*** Opening Study material ***
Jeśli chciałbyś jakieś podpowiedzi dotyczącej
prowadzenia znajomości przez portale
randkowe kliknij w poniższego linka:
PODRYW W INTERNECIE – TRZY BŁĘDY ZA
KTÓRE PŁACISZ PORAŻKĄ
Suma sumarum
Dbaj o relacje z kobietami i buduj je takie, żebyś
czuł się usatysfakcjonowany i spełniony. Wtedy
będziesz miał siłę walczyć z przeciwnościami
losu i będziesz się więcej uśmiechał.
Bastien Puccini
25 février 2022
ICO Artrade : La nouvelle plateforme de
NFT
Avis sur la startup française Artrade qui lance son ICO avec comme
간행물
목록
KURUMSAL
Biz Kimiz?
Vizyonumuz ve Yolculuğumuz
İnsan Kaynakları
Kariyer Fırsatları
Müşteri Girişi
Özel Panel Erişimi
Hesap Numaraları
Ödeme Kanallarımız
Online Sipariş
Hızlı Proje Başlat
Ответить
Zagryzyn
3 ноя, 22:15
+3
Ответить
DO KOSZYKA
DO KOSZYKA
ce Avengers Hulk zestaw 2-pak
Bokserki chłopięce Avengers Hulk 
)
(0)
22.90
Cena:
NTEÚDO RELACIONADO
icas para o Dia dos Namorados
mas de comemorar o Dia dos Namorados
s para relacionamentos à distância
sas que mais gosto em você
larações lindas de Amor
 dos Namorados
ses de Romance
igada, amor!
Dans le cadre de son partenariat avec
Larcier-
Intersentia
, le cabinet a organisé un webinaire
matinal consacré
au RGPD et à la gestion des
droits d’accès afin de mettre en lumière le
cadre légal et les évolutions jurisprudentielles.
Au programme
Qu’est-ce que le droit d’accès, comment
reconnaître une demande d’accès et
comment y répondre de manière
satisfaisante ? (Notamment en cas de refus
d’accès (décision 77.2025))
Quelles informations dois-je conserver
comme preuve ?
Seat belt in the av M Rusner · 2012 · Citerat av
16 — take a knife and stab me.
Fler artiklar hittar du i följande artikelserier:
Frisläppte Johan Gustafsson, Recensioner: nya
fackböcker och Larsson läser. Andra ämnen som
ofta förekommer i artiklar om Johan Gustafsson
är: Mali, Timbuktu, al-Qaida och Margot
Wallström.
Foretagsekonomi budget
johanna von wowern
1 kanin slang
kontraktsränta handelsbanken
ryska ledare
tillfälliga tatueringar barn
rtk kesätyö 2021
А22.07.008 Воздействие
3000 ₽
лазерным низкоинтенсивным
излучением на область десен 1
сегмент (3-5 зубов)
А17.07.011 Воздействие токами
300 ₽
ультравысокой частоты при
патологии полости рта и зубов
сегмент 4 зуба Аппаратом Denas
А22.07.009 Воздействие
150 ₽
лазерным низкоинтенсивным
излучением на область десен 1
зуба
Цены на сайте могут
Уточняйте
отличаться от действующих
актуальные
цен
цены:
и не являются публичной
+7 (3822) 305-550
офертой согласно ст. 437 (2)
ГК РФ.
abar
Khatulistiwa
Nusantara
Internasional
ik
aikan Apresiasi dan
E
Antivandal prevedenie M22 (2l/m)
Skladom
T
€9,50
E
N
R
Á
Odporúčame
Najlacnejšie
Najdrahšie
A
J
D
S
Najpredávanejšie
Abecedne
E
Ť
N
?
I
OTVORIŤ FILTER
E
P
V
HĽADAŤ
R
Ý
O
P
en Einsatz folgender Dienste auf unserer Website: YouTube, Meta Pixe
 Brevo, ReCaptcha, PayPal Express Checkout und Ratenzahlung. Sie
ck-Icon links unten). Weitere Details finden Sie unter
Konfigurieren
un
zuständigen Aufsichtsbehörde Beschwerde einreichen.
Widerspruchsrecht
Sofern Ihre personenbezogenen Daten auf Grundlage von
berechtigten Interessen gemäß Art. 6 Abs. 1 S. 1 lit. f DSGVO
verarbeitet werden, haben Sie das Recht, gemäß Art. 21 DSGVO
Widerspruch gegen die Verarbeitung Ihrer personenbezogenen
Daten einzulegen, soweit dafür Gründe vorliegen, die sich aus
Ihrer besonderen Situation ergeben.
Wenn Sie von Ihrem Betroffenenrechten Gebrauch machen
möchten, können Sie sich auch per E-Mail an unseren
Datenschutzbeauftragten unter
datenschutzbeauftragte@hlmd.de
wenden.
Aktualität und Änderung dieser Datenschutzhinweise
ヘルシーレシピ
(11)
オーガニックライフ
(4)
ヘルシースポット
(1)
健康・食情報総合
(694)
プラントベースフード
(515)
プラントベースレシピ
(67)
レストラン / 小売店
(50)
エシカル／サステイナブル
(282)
*** Closing Study material ***
What you need to do: Repeat every line exactly, starting with the first line of the entries, and stop once the line containing "Vizyonumuz ve Yolculuğumuz" has been given.

Solution below:
Jeśli chciałbyś jakieś podpowiedzi dotyczącej
prowadzenia znajomości przez portale
randkowe kliknij w poniższego linka:
PODRYW W INTERNECIE – TRZY BŁĘDY ZA
KTÓRE PŁACISZ PORAŻKĄ
Suma sumarum
Dbaj o relacje z kobietami i buduj je takie, żebyś
czuł się usatysfakcjonowany i spełniony. Wtedy
będziesz miał siłę walczyć z przeciwnościami
losu i będziesz się więcej uśmiechał.
Bastien Puccini
25 février 2022
ICO Artrade : La nouvelle plateforme de
NFT
Avis sur la startup française Artrade qui lance son ICO avec comme
간행물
목록
KURUMSAL
Biz Kimiz?
Vizyonumuz ve Yolculuğumuz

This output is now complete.